Four key objectives make up D-BX: Transformational IT Capabilities, Advanced Data and Analytics, Cybersecurity and Technology Governance. Several initiatives serve as compasses to guide DLA toward meeting these four objectives.

They include:

  • Customer Relationship Management Transformation: CRM is modernizing existing CRM service capabilities to improve overall collaboration, management and resolution of customer inquiries through the new ServiceNow platform. Launched Aug. 9, ServiceNow tracks email, phone and fax inquiries from DLA customers.
  • ERP ​Migration: The transition of Enterprise Business Systems to a cloud-based hosting solution will improve auditability, accelerate capability development and delivery, streamline business processes, decrease cybersecurity vulnerabilities, address aggregated costs, simplify upgrades and provide better innovation as technologies evolve. This began in late 2020 and the migration to cloud is expected to be completed in 2022.
  • Troop Support​ Modernization: This initiative aims to increase productivity by modernizing legacy capabilities across construction and equipment, subsistence, and clothing and textiles supply chains. It includes reducing manual and email-based processes, as well as improving collaboration and communication between DLA employees, customers and vendors.
  • Warehouse Management ​System: The modernization of the DLA supply chain using automation, analytics and commercial off-the-shelf supply chain applications will improve the agency’s ability to get the right item to the right customer efficiently and in a cost-effective manner. A pilot program at DLA Distribution Corpus Christi Texas has been underway for more than a year.

“As the nation’s combat logistics support agency and valued partner, DLA must be innovative, adaptable, agile and accountable – focused on the warfighter always,” DLA Program Executive Officer Adarryl Roberts said. “D-BX will enable DLA employees to offer customers new solutions, products and technologies.

Roberts said “status quo” IT service will not meet warfighters’ future needs.

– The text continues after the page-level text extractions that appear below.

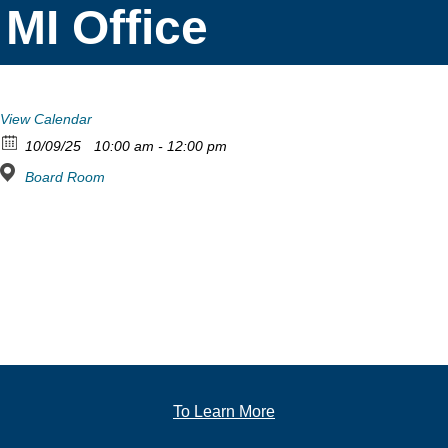
MI Office
View Calendar
10/09/25
10:00 am - 12:00 pm
Board Room
To Learn More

D-BX empowers people to anticipate those needs and helps DLA respond to broader IT reform initiatives across the government, he added.

“DLA’s D-BX efforts go hand-in-hand with data literacy by bringing the agency closer to the future state, ‘to be’ data architecture,” said Lindsey Saul, DLA’s chief data and analytics officer. “Part of achieving a data-focused and data-driven culture requires having the right people and skillsets throughout the enterprise. We regularly evaluate ways to better train and educate our workforce to improve data literacy and analytical skillsets.”

She said part of D-BX is educating DLA employees on how artificial intelligence can help perform tasks that normally require human intelligence, such as recognizing patterns, learning from experience, drawing conclusions, making predictions and taking actions.

What’s next?

“This is going to be a culture change inside DLA,” Duchak said. “The degree of agility in the workforce and systems determines our ability to respond to change. This effort presents a unique opportunity to transform DLA into an agency that meets the needs of the future force.”

D-BX is one of three critical capabilities outlined in the DLA Strategic Plan 2021-2026. Duchak said DLA is also working internally and with partners to ensure the agency’s network, systems and data are protected from emerging and complex cyber threats while simultaneously transforming the agency’s systems and processes to improve transparency, reliability and security for its employees, customers and suppliers.

“DLA leadership recognized the need to become as efficient as possible, increase our customer service and reorganize around data for analytics and artificial intelligence, so the agency made the conscious decision with its strategic plan not to call it ‘IT Modernization’ but instead ‘Digital-Business Transformation’,” he added.